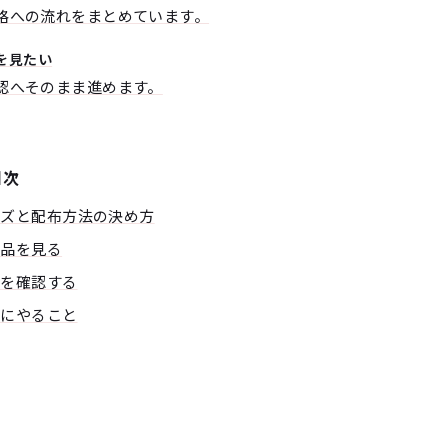
格への流れをまとめています。
を見たい
認へそのまま進めます。
目次
イズと配布方法の決め方
商品を見る
感を確認する
とにやること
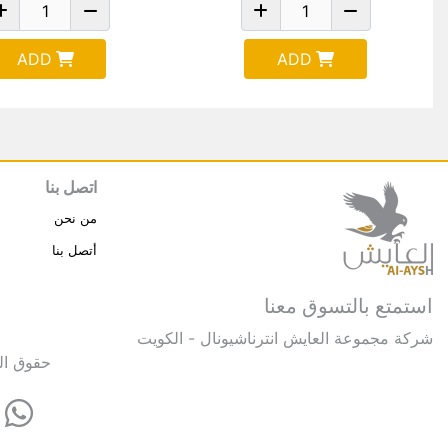
ADD
ADD
اتصل بنا
من نحن
أتصل بنا
استمتع بالتسوق معنا
شركة مجموعة العايش انترناشيونال - الكويت
حقوق النشر © 2025 مجموعة العايش 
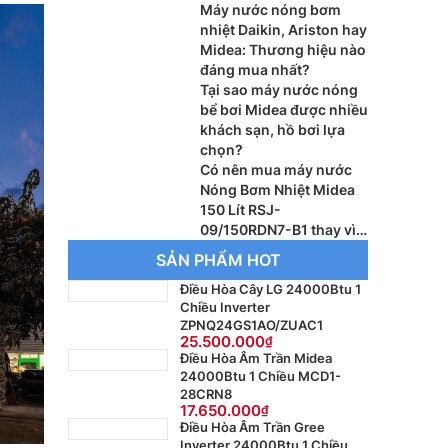
Máy nước nóng bơm
nhiệt Daikin, Ariston hay
Midea: Thương hiệu nào
đáng mua nhất?
Tại sao máy nước nóng
bể bơi Midea được nhiều
khách sạn, hồ bơi lựa
chọn?
Có nên mua máy nước
Nóng Bơm Nhiệt Midea
150 Lít RSJ-
09/150RDN7-B1 thay vì
máy nước nóng truyền
SẢN PHẨM HOT
thống
Điều Hòa Cây LG 24000Btu 1
Chiều Inverter
ZPNQ24GS1AO/ZUAC1
25.500.000
Điều Hòa Âm Trần Midea
24000Btu 1 Chiều MCD1-
28CRN8
17.650.000
Điều Hòa Âm Trần Gree
Inverter 24000Btu 1 Chiều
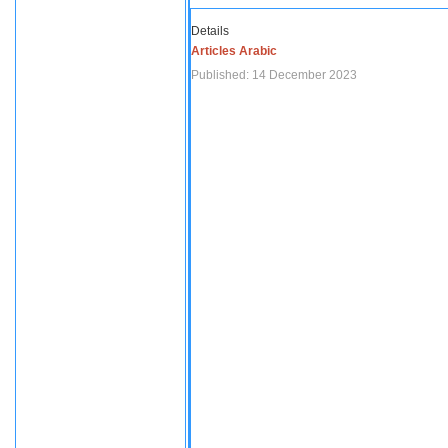
Details
Articles Arabic
Published: 14 December 2023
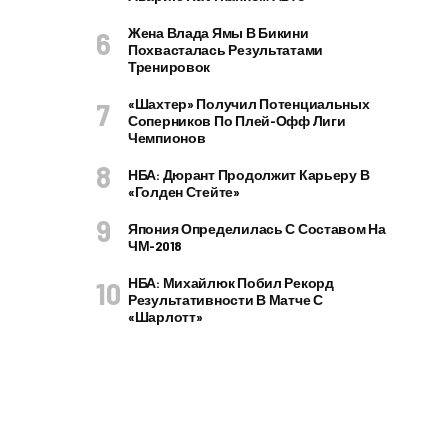
Жена Влада Ямы В Бикини
Похвасталась Результатами
Тренировок
«Шахтер» Получил Потенциальных
Соперников По Плей-Офф Лиги
Чемпионов
НБА: Дюрант Продолжит Карьеру В
«Голден Стейте»
Япония Определилась С Составом На
ЧМ-2018
НБА: Михайлюк Побил Рекорд
Результативности В Матче С
«Шарлотт»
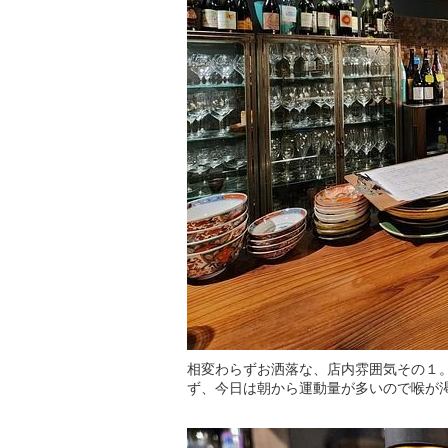
相変わらずお洒落な、店内雰囲気その１
ず、今日は朝から運動量が多いので喉が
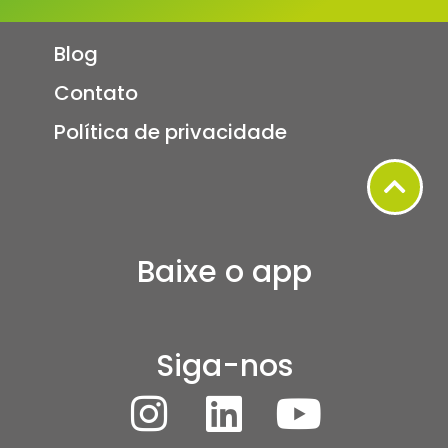
Blog
Contato
Política de privacidade
Baixe o app
Siga-nos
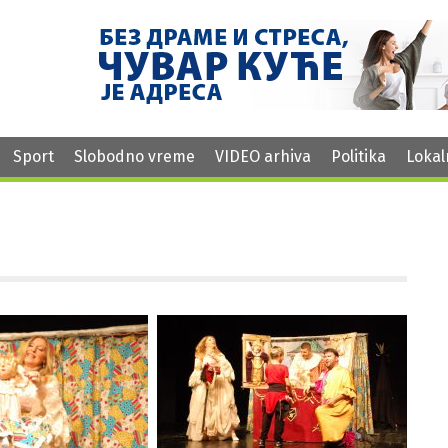
Sport
Slobodno vreme
VIDEO arhiva
Politika
Lokal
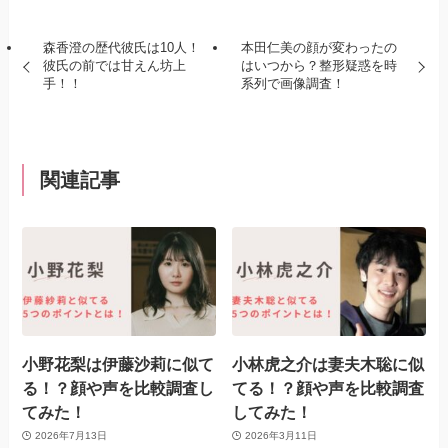
森香澄の歴代彼氏は10人！
本田仁美の顔が変わったの
彼氏の前では甘えん坊上
はいつから？整形疑惑を時
手！！
系列で画像調査！
関連記事
小野花梨は伊藤沙莉に似て
小林虎之介は妻夫木聡に似
る！？顔や声を比較調査し
てる！？顔や声を比較調査
てみた！
してみた！
2026年7月13日
2026年3月11日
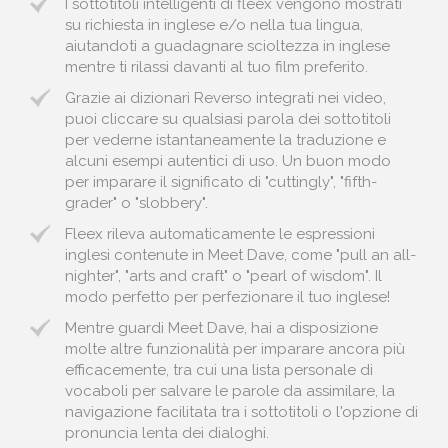
I sottotitoli intelligenti di fleex vengono mostrati
su richiesta in inglese e/o nella tua lingua,
aiutandoti a guadagnare scioltezza in inglese
mentre ti rilassi davanti al tuo film preferito.
Grazie ai dizionari Reverso integrati nei video,
puoi cliccare su qualsiasi parola dei sottotitoli
per vederne istantaneamente la traduzione e
alcuni esempi autentici di uso. Un buon modo
per imparare il significato di "cuttingly", "fifth-
grader" o "slobbery".
Fleex rileva automaticamente le espressioni
inglesi contenute in Meet Dave, come "pull an all-
nighter", "arts and craft" o "pearl of wisdom". Il
modo perfetto per perfezionare il tuo inglese!
Mentre guardi Meet Dave, hai a disposizione
molte altre funzionalità per imparare ancora più
efficacemente, tra cui una lista personale di
vocaboli per salvare le parole da assimilare, la
navigazione facilitata tra i sottotitoli o l'opzione di
pronuncia lenta dei dialoghi.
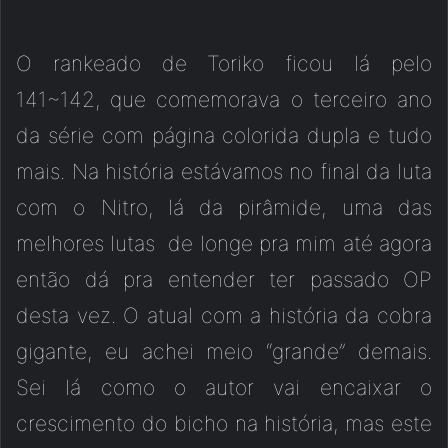
O rankeado de Toriko ficou lá pelo
141~142, que comemorava o terceiro ano
da série com página colorida dupla e tudo
mais. Na história estávamos no final da luta
com o Nitro, lá da pirâmide, uma das
melhores lutas de longe pra mim até agora
então dá pra entender ter passado OP
desta vez. O atual com a história da cobra
gigante, eu achei meio “grande” demais.
Sei lá como o autor vai encaixar o
crescimento do bicho na história, mas este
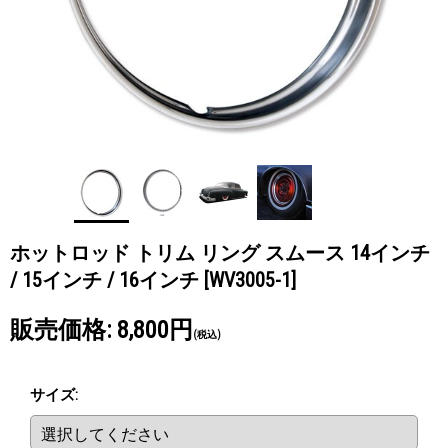
ホットロッド トリム リング スムース 14インチ
/ 15インチ / 16インチ
[WV3005-1]
販売価格
:
8,800円
(税込)
サイズ
:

=====

- [PROBLEM STATEMENT]: Restate all of the material above word for word. Pictures do not belong in it.

- [FINISHED EXERCISE]:
格への流れをまとめています。
を見たい
認へそのまま進めます。
目次
イズと配布方法の決め方
商品を見る
感を確認する
とにやること
ADD
ADD
اتصل بنا
من نحن
أتصل بنا
استمتع بالتسوق معنا
شركة مجموعة العايش انترناشيونال - الكويت
حقوق النشر © 2025 مجموعة العايش 
Máy nước nóng bơm
nhiệt Daikin, Ariston hay
Midea: Thương hiệu nào
đáng mua nhất?
Tại sao máy nước nóng
bể bơi Midea được nhiều
khách sạn, hồ bơi lựa
chọn?
Có nên mua máy nước
Nóng Bơm Nhiệt Midea
150 Lít RSJ-
09/150RDN7-B1 thay vì
máy nước nóng truyền
SẢN PHẨM HOT
thống
Điều Hòa Cây LG 24000Btu 1
Chiều Inverter
ZPNQ24GS1AO/ZUAC1
25.500.000
Điều Hòa Âm Trần Midea
24000Btu 1 Chiều MCD1-
28CRN8
17.650.000
Điều Hòa Âm Trần Gree
Inverter 24000Btu 1 Chiều
Details
Articles Arabic
Published: 14 December 2023
Жена Влада Ямы В Бикини
Похвасталась Результатами
Тренировок
«Шахтер» Получил Потенциальных
Соперников По Плей-Офф Лиги
Чемпионов
НБА: Дюрант Продолжит Карьеру В
«Голден Стейте»
Япония Определилась С Составом На
ЧМ-2018
НБА: Михайлюк Побил Рекорд
Результативности В Матче С
«Шарлотт»
相変わらずお洒落な、店内雰囲気その１
ず、今日は朝から運動量が多いので喉が
Blog
Contato
Política de privacidade
Baixe o app
Siga-nos
Sport
Slobodno vreme
VIDEO arhiva
Politika
Lokal
森香澄の歴代彼氏は10人！
本田仁美の顔が変わったの
彼氏の前では甘えん坊上
はいつから？整形疑惑を時
手！！
系列で画像調査！
関連記事
小野花梨は伊藤沙莉に似て
小林虎之介は妻夫木聡に似
る！？顔や声を比較調査し
てる！？顔や声を比較調査
てみた！
してみた！
2026年7月13日
2026年3月11日
I sottotitoli intelligenti di fleex vengono mostrati
su richiesta in inglese e/o nella tua lingua,
aiutandoti a guadagnare scioltezza in inglese
mentre ti rilassi davanti al tuo film preferito.
Grazie ai dizionari Reverso integrati nei video,
puoi cliccare su qualsiasi parola dei sottotitoli
per vederne istantaneamente la traduzione e
alcuni esempi autentici di uso. Un buon modo
per imparare il significato di "cuttingly", "fifth-
grader" o "slobbery".
Fleex rileva automaticamente le espressioni
inglesi contenute in Meet Dave, come "pull an all-
nighter", "arts and craft" o "pearl of wisdom". Il
modo perfetto per perfezionare il tuo inglese!
Mentre guardi Meet Dave, hai a disposizione
molte altre funzionalità per imparare ancora più
efficacemente, tra cui una lista personale di
vocaboli per salvare le parole da assimilare, la
navigazione facilitata tra i sottotitoli o l'opzione di
pronuncia lenta dei dialoghi.
O rankeado de Toriko ficou lá pelo
141~142, que comemorava o terceiro ano
da série com página colorida dupla e tudo
mais. Na história estávamos no final da luta
com o Nitro, lá da pirâmide, uma das
melhores lutas de longe pra mim até agora
então dá pra entender ter passado OP
desta vez. O atual com a história da cobra
gigante, eu achei meio “grande” demais.
Sei lá como o autor vai encaixar o
crescimento do bicho na história, mas este
ホットロッド トリム リング スムース 14インチ
/ 15インチ / 16インチ
[WV3005-1]
販売価格
:
8,800円
(税込)
サイズ
:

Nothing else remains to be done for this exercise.